L’étude des pratiques de recherche des biologistes impliqués dans le programme est destinée quant à elle à observer et décrire des relations entre sciences et société au cœur même de ces pratiques, et à développer une meilleure compréhension des modes de recherche en contexte interdisciplinaire. Si la sociologie des sciences a bien exploré les médiations matérielles et sociales qui caractérisent la recherche en tant que pratique professionnelle spécialisée, l’analyse précise des communications qui interviennent dans le quotidien de la recherche reste à faire. Or, il nous semble que les pratiques de communication sont très structurantes dans la recherche et qu’elles constituent en outre un bon analyseur de la manière dont des logiques sociales interviennent dans l’évolution des pratiques de recherche aujourd’hui. Elles nous donnent ainsi accès à des informations très riches pour au moins deux trois aspects d’un programme tel que « Gestion biologique et sociale de la dispersion des résistances aux antibiotiques ». Avec qui et comment des chercheurs en sciences expérimentales communiquent-ils au quotidien ? Comment ces manières de communiquer rendent-elles compte des manières de pratiquer la recherche contemporaine et des évolutions qui les affectent ? En particulier, comment se structurent les pratiques liées au cadre du projet de recherche collectif aujourd’hui ? On montre par exemple l’influence majeure des modes d’administration de la recherche dans l’activité de recherche, mais aussi la variété des différents styles de recherches qui sont articulés dans le cadre de collaboration interdisciplinaire. Comment se développent des thématiques de recherches à partir des dynamiques de communication dans la recherche, ou plutôt, comment ces dynamiques interviennent-elles dans le cas de certaines thématiques comme « Gestion biologique et sociale de la dispersion des résistances aux antibiotiques » qui fait intervenir des laboratoires qui mettent en commun des compétences très spécifiques.

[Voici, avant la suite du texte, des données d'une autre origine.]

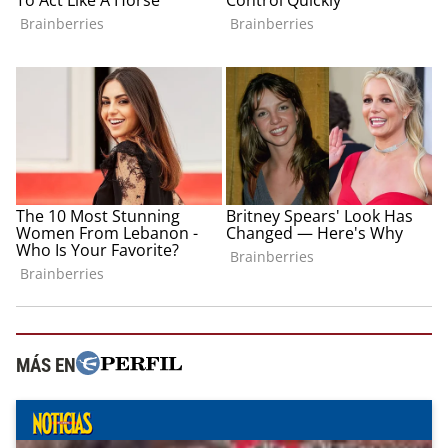
MÁS EN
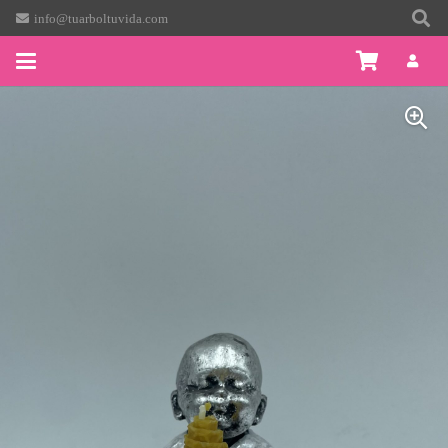
info@tuarboltuvida.com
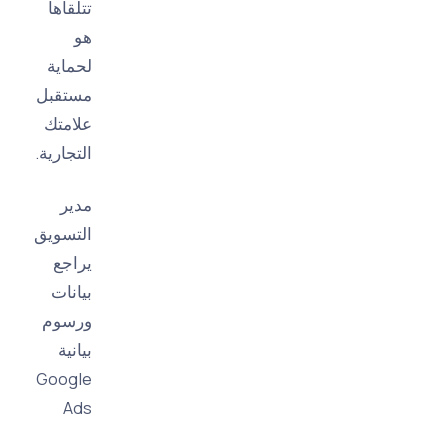
تتلقاها
هو
لحماية
مستقبل
علامتك
التجارية.
مدير
التسويق
يراجع
بيانات
ورسوم
بيانية
Google
Ads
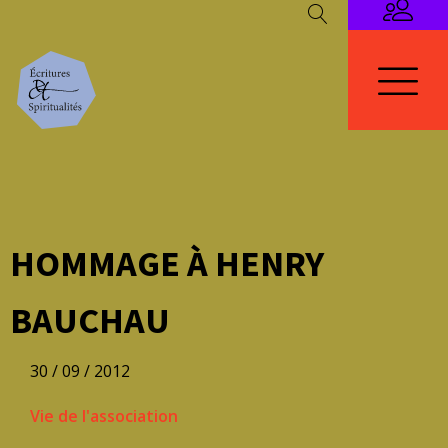
HOMMAGE À HENRY
BAUCHAU
30 / 09 / 2012
Vie de l'association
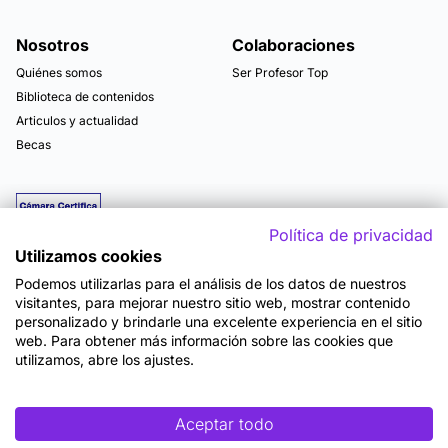
Nosotros
Colaboraciones
Quiénes somos
Ser Profesor Top
Biblioteca de contenidos
Articulos y actualidad
Becas
Política de privacidad
Utilizamos cookies
Podemos utilizarlas para el análisis de los datos de nuestros
visitantes, para mejorar nuestro sitio web, mostrar contenido
personalizado y brindarle una excelente experiencia en el sitio
web. Para obtener más información sobre las cookies que
utilizamos, abre los ajustes.
Mapa del sitio
Términos y Condiciones de Uso
Política de Privacidad
Política de Seguridad
Accesibilidad
Cookies
Aceptar todo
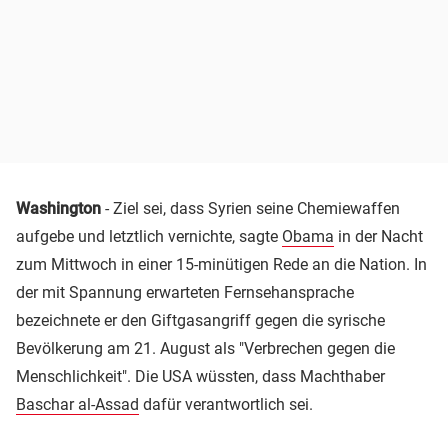
Washington
- Ziel sei, dass Syrien seine Chemiewaffen
aufgebe und letztlich vernichte, sagte
Obama
in der Nacht
zum Mittwoch in einer 15-minütigen Rede an die Nation. In
der mit Spannung erwarteten Fernsehansprache
bezeichnete er den Giftgasangriff gegen die syrische
Bevölkerung am 21. August als "Verbrechen gegen die
Menschlichkeit". Die USA wüssten, dass Machthaber
Baschar al-Assad
dafür verantwortlich sei.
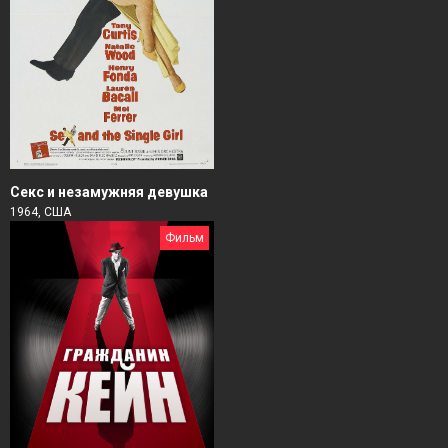
Секс и незамужняя девушка
1964, США
Фильм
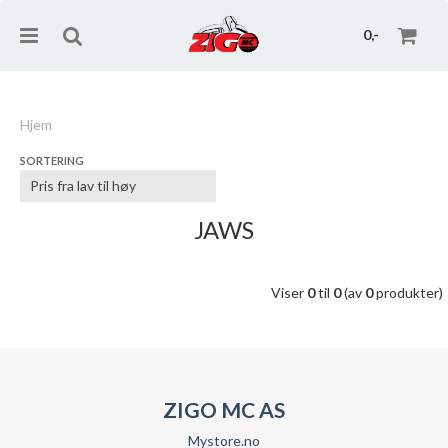
0,-
Hjem
SORTERING
Nullstill
Trykk ENTER for å søke
JAWS
Viser
0
til
0
(av
0
produkter)
ZIGO MC AS
Mystore.no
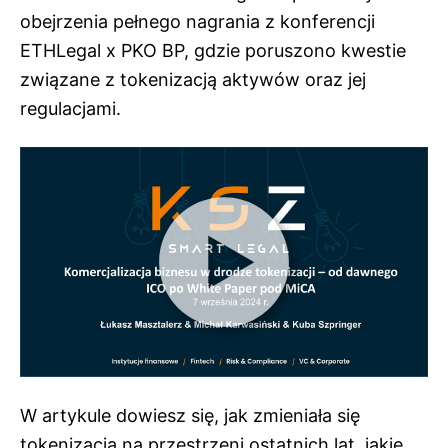
obejrzenia pełnego nagrania z konferencji
ETHLegal x PKO BP, gdzie poruszono kwestie
związane z tokenizacją aktywów oraz jej
regulacjami.
W artykule dowiesz się, jak zmieniała się
tokenizacja na przestrzeni ostatnich lat, jakie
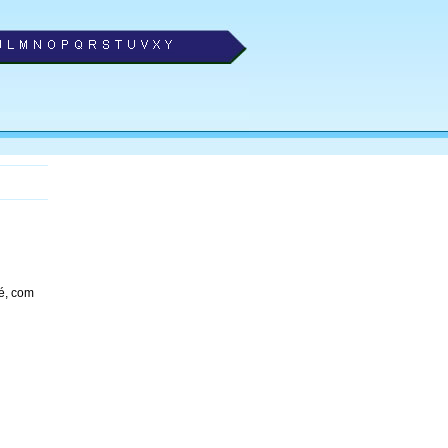
é, com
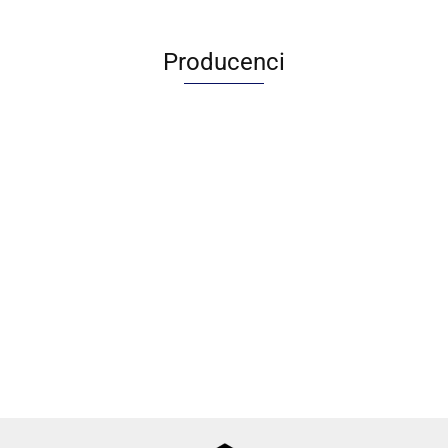
Producenci
Adamo
Agnes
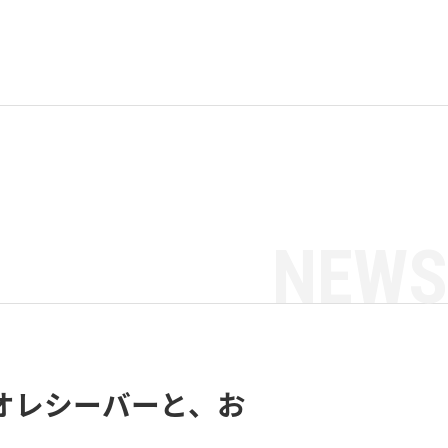
NEWS
ーディオレシーバーと、お
！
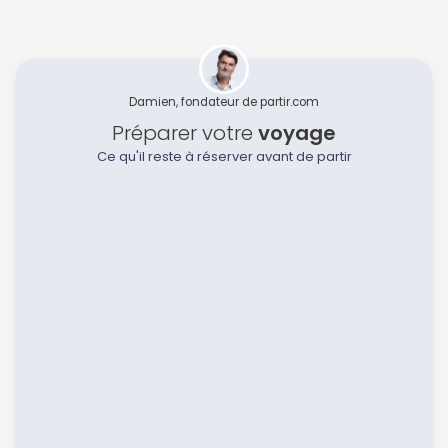
Damien, fondateur de partir.com
Préparer votre
voyage
Ce qu'il reste à réserver avant de partir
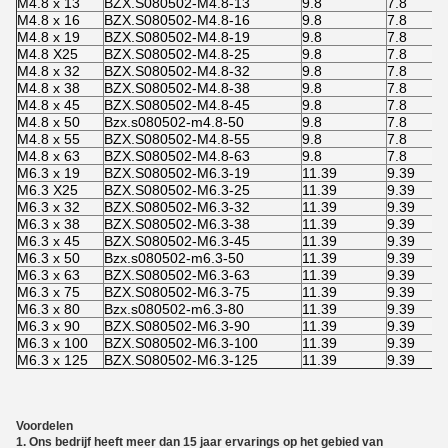
M4.8 x 13
BZX.S080502-M4.8-13
9.8
7.8
M4.8 x 16
BZX.S080502-M4.8-16
9.8
7.8
M4.8 x 19
BZX.S080502-M4.8-19
9.8
7.8
M4.8 X25
BZX.S080502-M4.8-25
9.8
7.8
M4.8 x 32
BZX.S080502-M4.8-32
9.8
7.8
M4.8 x 38
BZX.S080502-M4.8-38
9.8
7.8
M4.8 x 45
BZX.S080502-M4.8-45
9.8
7.8
M4.8 x 50
Bzx.s080502-m4.8-50
9.8
7.8
M4.8 x 55
BZX.S080502-M4.8-55
9.8
7.8
M4.8 x 63
BZX.S080502-M4.8-63
9.8
7.8
M6.3 x 19
BZX.S080502-M6.3-19
11.39
9.39
M6.3 X25
BZX.S080502-M6.3-25
11.39
9.39
M6.3 x 32
BZX.S080502-M6.3-32
11.39
9.39
M6.3 x 38
BZX.S080502-M6.3-38
11.39
9.39
M6.3 x 45
BZX.S080502-M6.3-45
11.39
9.39
M6.3 x 50
Bzx.s080502-m6.3-50
11.39
9.39
M6.3 x 63
BZX.S080502-M6.3-63
11.39
9.39
M6.3 x 75
BZX.S080502-M6.3-75
11.39
9.39
M6.3 x 80
Bzx.s080502-m6.3-80
11.39
9.39
M6.3 x 90
BZX.S080502-M6.3-90
11.39
9.39
M6.3 x 100
BZX.S080502-M6.3-100
11.39
9.39
M6.3 x 125
BZX.S080502-M6.3-125
11.39
9.39
Voordelen
1.
Ons bedrijf heeft meer dan 15 jaar ervarings op het gebied van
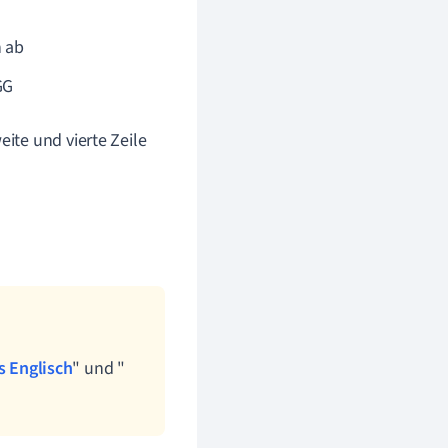
h ab
GG
eite und vierte Zeile
s Englisch
" und "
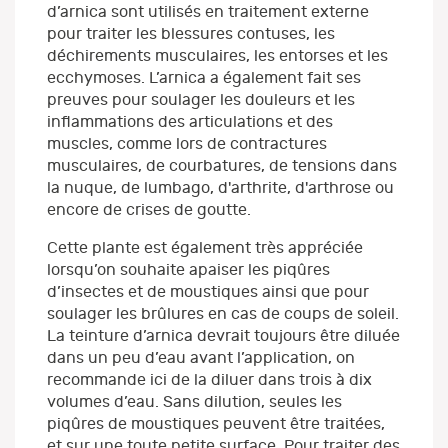
d’arnica sont utilisés en traitement externe
pour traiter les blessures contuses, les
déchirements musculaires, les entorses et les
ecchymoses. L’arnica a également fait ses
preuves pour soulager les douleurs et les
inflammations des articulations et des
muscles, comme lors de contractures
musculaires, de courbatures, de tensions dans
la nuque, de lumbago, d'arthrite, d'arthrose ou
encore de crises de goutte.
Cette plante est également très appréciée
lorsqu’on souhaite apaiser les piqûres
d’insectes et de moustiques ainsi que pour
soulager les brûlures en cas de coups de soleil.
La teinture d’arnica devrait toujours être diluée
dans un peu d’eau avant l’application, on
recommande ici de la diluer dans trois à dix
volumes d’eau. Sans dilution, seules les
piqûres de moustiques peuvent être traitées,
et sur une toute petite surface. Pour traiter des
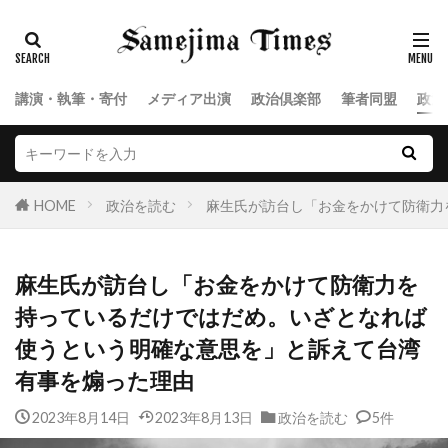
講演・執筆・寄付
メディア出演
政治倶楽部
筆者同盟
政治
HOME
政治を読む
麻生氏が訪台し「お金をかけて防衛力
麻生氏が訪台し「お金をかけて防衛力を
持っているだけではだめ。いざとなれば
使うという明確な意思を」と訴えて台湾
有事を煽った理由
2023年8月14日
2023年8月13日
政治を読む
5件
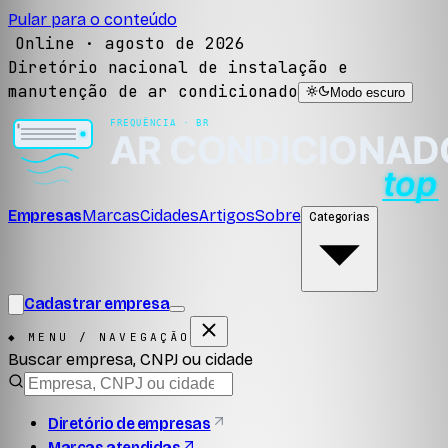
Pular para o conteúdo
Online ·
agosto de 2026
Diretório nacional de instalação e
manutenção de ar condicionado
Modo escuro
Empresas
Marcas
Cidades
Artigos
Sobre
Categorias
Cadastrar empresa
◆ MENU / NAVEGAÇÃO
Buscar empresa, CNPJ ou cidade
Diretório de empresas
Marcas atendidas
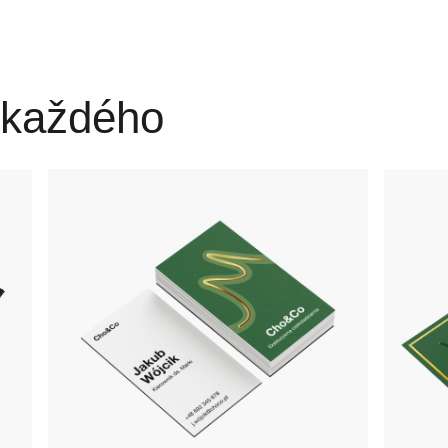
 každého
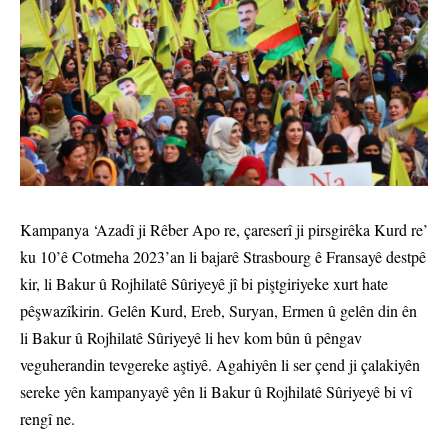
Kampanya ‘Azadî ji Rêber Apo re, çareserî ji pirsgirêka Kurd re’
ku 10’ê Cotmeha 2023’an li bajarê Strasbourg ê Fransayê destpê
kir, li Bakur û Rojhilatê Sûriyeyê jî bi piştgiriyeke xurt hate
pêşwazîkirin. Gelên Kurd, Ereb, Suryan, Ermen û gelên din ên
li Bakur û Rojhilatê Sûriyeyê li hev kom bûn û pêngav
veguherandin tevgereke aştiyê. Agahiyên li ser çend ji çalakiyên
sereke yên kampanyayê yên li Bakur û Rojhilatê Sûriyeyê bi vî
rengî ne.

Nous avons donc expérimenté dans le cadre de ce programme, une analyse des pratiques de communication dans les pratiques de recherche au quotidien.
Les deux volets – externe avec l’analyse des discours médiatiques, interne avec l’analyse des pratiques des chercheurs impliqués dans le programme – ne sont pas directement complémentaires dans leur résultats, ils éclairent de deux points de vue très différents la question des frontières entre sciences et société dans le cas d’une recherche pluridisciplinaire de pointe : par les discours sociaux sur le thème et par les pratiques de communication des chercheurs. Ils permettent de pointer chacun l’importance considérable des styles de communication (genre de discours, pratiques professionnelles) dans le domaine de relations entre sciences et société. Ils ont en commun la caractéristique de relier étroitement les pratiques de communication, la production de connaissances scientifiques, les savoirs communs et les dispositifs (médiatiques, technologiques) qui servent de support à la communication.